Suppose you know the list of colors that appear in contiguous parts of an optimal ordering. Then, you can easily find this optimal ordering: simply put as many nodes of the current color in your list as the parent-child order allows and proceed with the next color in your list. This greedy strategy is optimal, because once you have started a color, you will not 'regret' taking a node of the same color later as it adds no cost and only gives more options. If you put all 'free' nodes that already have their parents processed in separate lists, this can be done in $O(n)$, where $n$ is the number of nodes in your forest.

Of course, we do not know this list, so we should figure out how to find it. The number of color lists you would have to check in an uninformed search is $c(c-1)^{k}$, where $c$ is the number of colors you have and $k$ the minimal number of color switches in the final order. If you're lucky, $c$ and $k$ are sufficiently small for a brute-force search and we are done.

However, this will quickly become unfeasible, so I doubt you can afford to spend the $O(c(c-1)^k n)$ time required to do a brute-force search$^1$. Finding an optimal list 'looks hard'. I have no formal proof of e.g. NP-hardness, but it is clear that decisions made early on depend on the structure of the entire forest, so the most natural approach is to try to create subdivisions of by 'cutting' the forest to get subproblems and use e.g. dynamic programming. However, since the nodes can be ordered in many ways, I do not see how to represent these cuts with only polynomially many states. Another hint is that you can see this as a special case of the scheduling problem with partial order requirements.

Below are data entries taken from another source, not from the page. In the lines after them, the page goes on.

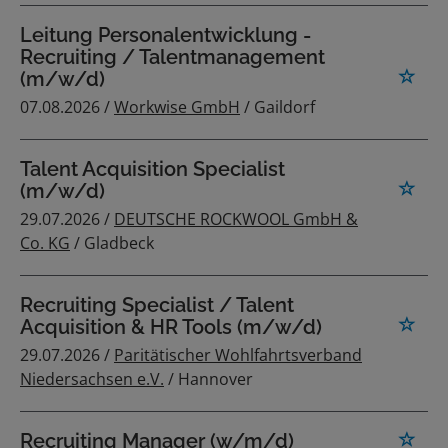
Leitung Personalentwicklung -
Recruiting / Talentmanagement
(m/w/d)
07.08.2026 /
Workwise GmbH
/ Gaildorf
Talent Acquisition Specialist
(m/w/d)
29.07.2026 /
DEUTSCHE ROCKWOOL GmbH &
Co. KG
/ Gladbeck
Recruiting Specialist / Talent
Acquisition & HR Tools (m/w/d)
29.07.2026 /
Paritätischer Wohlfahrtsverband
Niedersachsen e.V.
/ Hannover
Recruiting Manager (w/m/d)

So, since I think it likely we cannot find an efficient exact solution, you should try an heuristic approach or can perhaps even find an approximation algorithm. I will finish with some observations that may help you in developing such an approach:

-
If we decide on the last color in list first and build the ordering backwards, observe that we can only choose nodes where all descendants have the same color: if not, there is a node of another color that should be later in the list. Since we would select all children of the same color as a parent if we had chosen a front to back order in an optimal ordering, we should select only subtrees of the same color where the root has no parent of the same color. It is possible that for some colors, there are no such subtrees, which means that we have less options for the final color.

-
If there is a color for which you can select all remaining nodes, you should select that color. This may occur quite often if the correlation between the color ordering and node ordering is high.

-
One idea for an heuristic is to select the color that is 'blocking' the most nodes of other colors: you can look at the total number of 'chains' of nodes of the same color that are accessible after removing the color or at the number for a specific color you would like to remove first or the maximum number over all colors.

$^1$: You could be slightly more clever and do recursive backtracking where you can prune some searches, but this has the same worst case running time.

Context

StackExchange Computer Science Q#103603, answer score: 4

Revisions (0)

No revisions yet.